# 5.1 Home Theater system under 20,000



## tapanshah (Mar 12, 2015)

Hi,

Need your expert advise. I have a budget of 20K for buying home theater system and I am confused.

1. Would i need an Amplifier for home theater system. If yes, it will not part of normal Samsung Blue - Ray player - please correct me.
2. Which is the best 5.1 sound system in terms of price & quality... something which is value for money.

Need your advice asap.


----------



## ratul (Mar 12, 2015)

+1 Logitech Z906..


----------



## baiju (Mar 13, 2015)

1. It depends on what you buy. You can go for AVR (amplifier, decoder), Blu-Ray player and separate 5.1 speaker system. But your budget is not enough for this. You can also go for HTiBs which have avr and speakers bundled at a lower price than separates.

2. I would recommend Sony DTH HT IV 300. It is a full home theater with Blu-Ray player, hdmi inputs and speakers. The mrp is 20K, but you can have it for around 17.5K with bargaining.

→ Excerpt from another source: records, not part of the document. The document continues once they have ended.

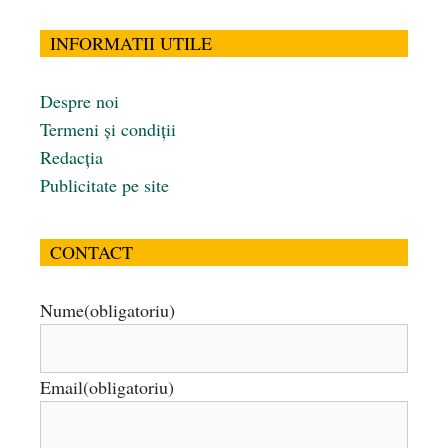
INFORMATII UTILE
Despre noi
Termeni și condiții
Redacția
Publicitate pe site
CONTACT
Nume
(obligatoriu)
Email
(obligatoriu)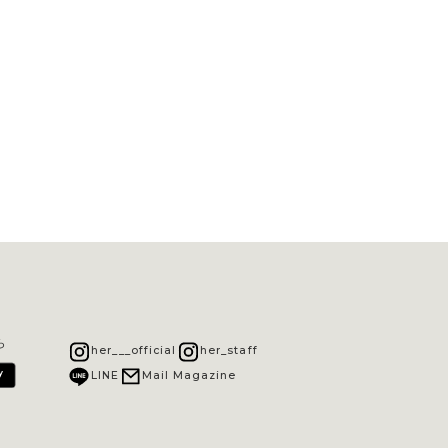
ら
her___official
her_staff
LINE
Mail Magazine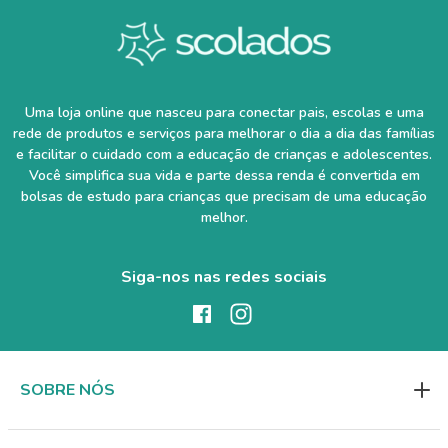
Uma loja online que nasceu para conectar pais, escolas e uma
rede de produtos e serviços para melhorar o dia a dia das famílias
e facilitar o cuidado com a educação de crianças e adolescentes.
Você simplifica sua vida e parte dessa renda é convertida em
bolsas de estudo para crianças que precisam de uma educação
melhor.
Siga-nos nas redes sociais
SOBRE NÓS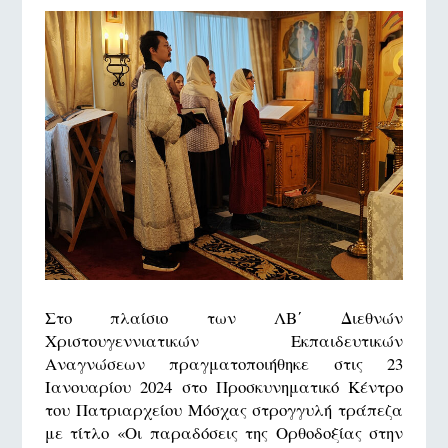
Στο πλαίσιο των ΛΒ΄ Διεθνών
Χριστουγεννιατικών Εκπαιδευτικών
Αναγνώσεων πραγματοποιήθηκε στις 23
Ιανουαρίου 2024 στο Προσκυνηματικό Κέντρο
του Πατριαρχείου Μόσχας στρογγυλή τράπεζα
με τίτλο «Οι παραδόσεις της Ορθοδοξίας στην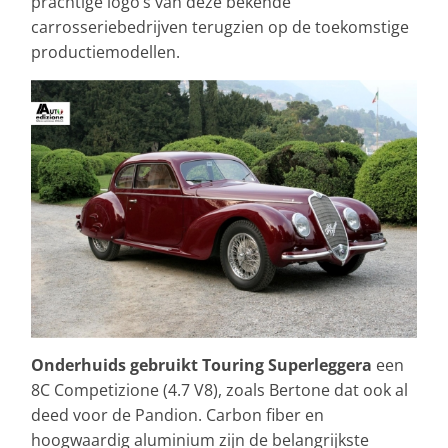
prachtige logo’s van deze bekende
carrosseriebedrijven terugzien op de toekomstige
productiemodellen.
Onderhuids gebruikt Touring Superleggera
een
8C Competizione (4.7 V8), zoals Bertone dat ook al
deed voor de Pandion. Carbon fiber en
hoogwaardig aluminium zijn de belangrijkste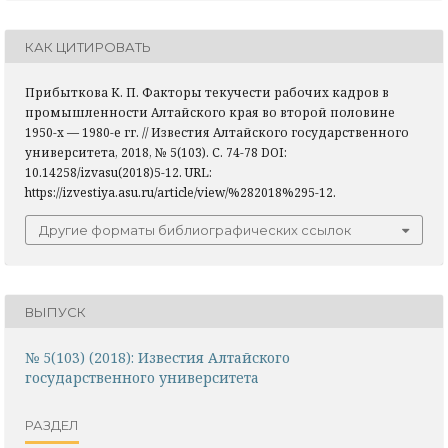
КАК ЦИТИРОВАТЬ
Прибыткова К. П. Факторы текучести рабочих кадров в
промышленности Алтайского края во второй половине
1950-х — 1980-е гг. // Известия Алтайского государственного
университета, 2018, № 5(103). С. 74-78 DOI:
10.14258/izvasu(2018)5-12. URL:
https://izvestiya.asu.ru/article/view/%282018%295-12.
Другие форматы библиографических ссылок
ВЫПУСК
№ 5(103) (2018): Известия Алтайского
государственного университета
РАЗДЕЛ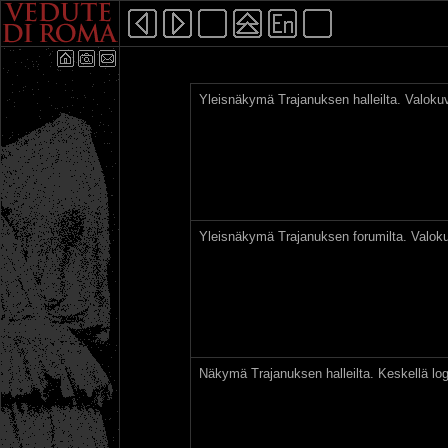
Yleisnäkymä Trajanuksen halleilta. Valoku
Yleisnäkymä Trajanuksen forumilta. Valok
Näkymä Trajanuksen halleilta. Keskellä lo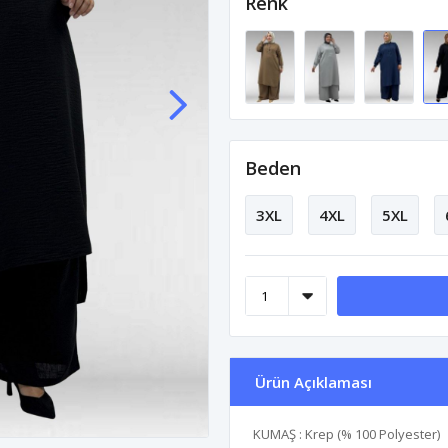
Renk
Beden
3XL
4XL
5XL
Ürün Açıklaması
KUMAŞ : Krep (% 100 Polyester)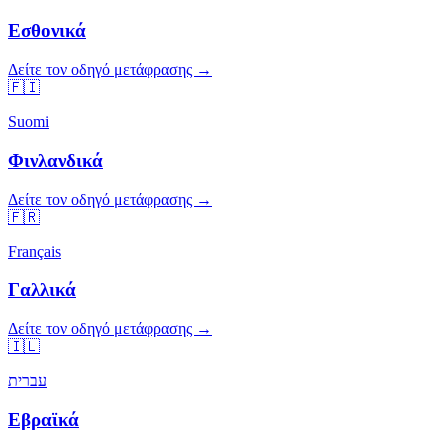
Εσθονικά
Δείτε τον οδηγό μετάφρασης →
🇫🇮
Suomi
Φινλανδικά
Δείτε τον οδηγό μετάφρασης →
🇫🇷
Français
Γαλλικά
Δείτε τον οδηγό μετάφρασης →
🇮🇱
עברית
Εβραϊκά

If you want excellent sound quality then up your budget to 30-35K and buy HTs from Onkyo, Denon, Yamaha etc.


----------



## GhorMaanas (Mar 13, 2015)

if you can wait and save some money for the time being, do so, and get an HTiB sometime later. or if you can extend your budget rightaway, then get it now. one that's close to your budget is Yamaha YHT-196. think about it and let us know. else, an HTS like the one mentioned by baiju will be good.


----------



## iSLaND (Mar 21, 2015)

baiju said:


> 1. It depends on what you buy. You can go for AVR (amplifier, decoder), Blu-Ray player and separate 5.1 speaker system. But your budget is not enough for this. You can also go for HTiBs which have avr and speakers bundled at a lower price than separates.
> 
> 2. I would recommend Sony DTH HT IV 300. It is a full home theater with Blu-Ray player, hdmi inputs and speakers. The mrp is 20K, but you can have it for around 17.5K with bargaining.
> 
> If you want excellent sound quality then up your budget to 30-35K and buy HTs from Onkyo, Denon, Yamaha etc.



I am in a similar position - my priorities being clear  5.1 output from 1. HD DTH and 2. full HD 5.1 movies downloaded from net via usb. I have shortlisted Sony HT IV 300 it provides the best connectivity to HD DTH and most formats playback from USB. Occasionally its available for 16.5K from infibeam but they are not listed as authorized dealer on sony website. 
I am yet to go to a sony store and check audio quality but reviews are decent.


----------



## avinandan012 (Mar 23, 2015)

You can look into Onkyo HT-S3200 it should be priced around Rs. 20000.

It's a package of receiver + 5.1 speaker set. You will have to buy separate blueray player though.


It's easily available in India. Try chroma , reliance digital if you want to preview.


----------



## iSLaND (Mar 25, 2015)

On second thoughts I am looking forward to YHT 196 as one friend who demo'ed both Sony HT IV 300 and YHT 196 said that YHT 196 sounded a lot better and his wife insisted to buy then and there. 
YHT 196 lacks USB playback which is a problem as movies will be played from USB. So will need a blu ray player / media player with it. Any suggestions?
YHT 196 was available in 19900 along with free sony bd player on a limited 1 day deal from Reliance Digital A'bad but couldn't grab it.. 

Also, will pairing android tv stick MK 808b plus with YHT 196 work? i.e. give good video playback with true 5.1 surround ?


----------



## GhorMaanas (Mar 27, 2015)

dont know about the tv stick, but for BD player, one from Panasonic DMP series would be good. for an android-based media player, would suggest to source from forums.


----------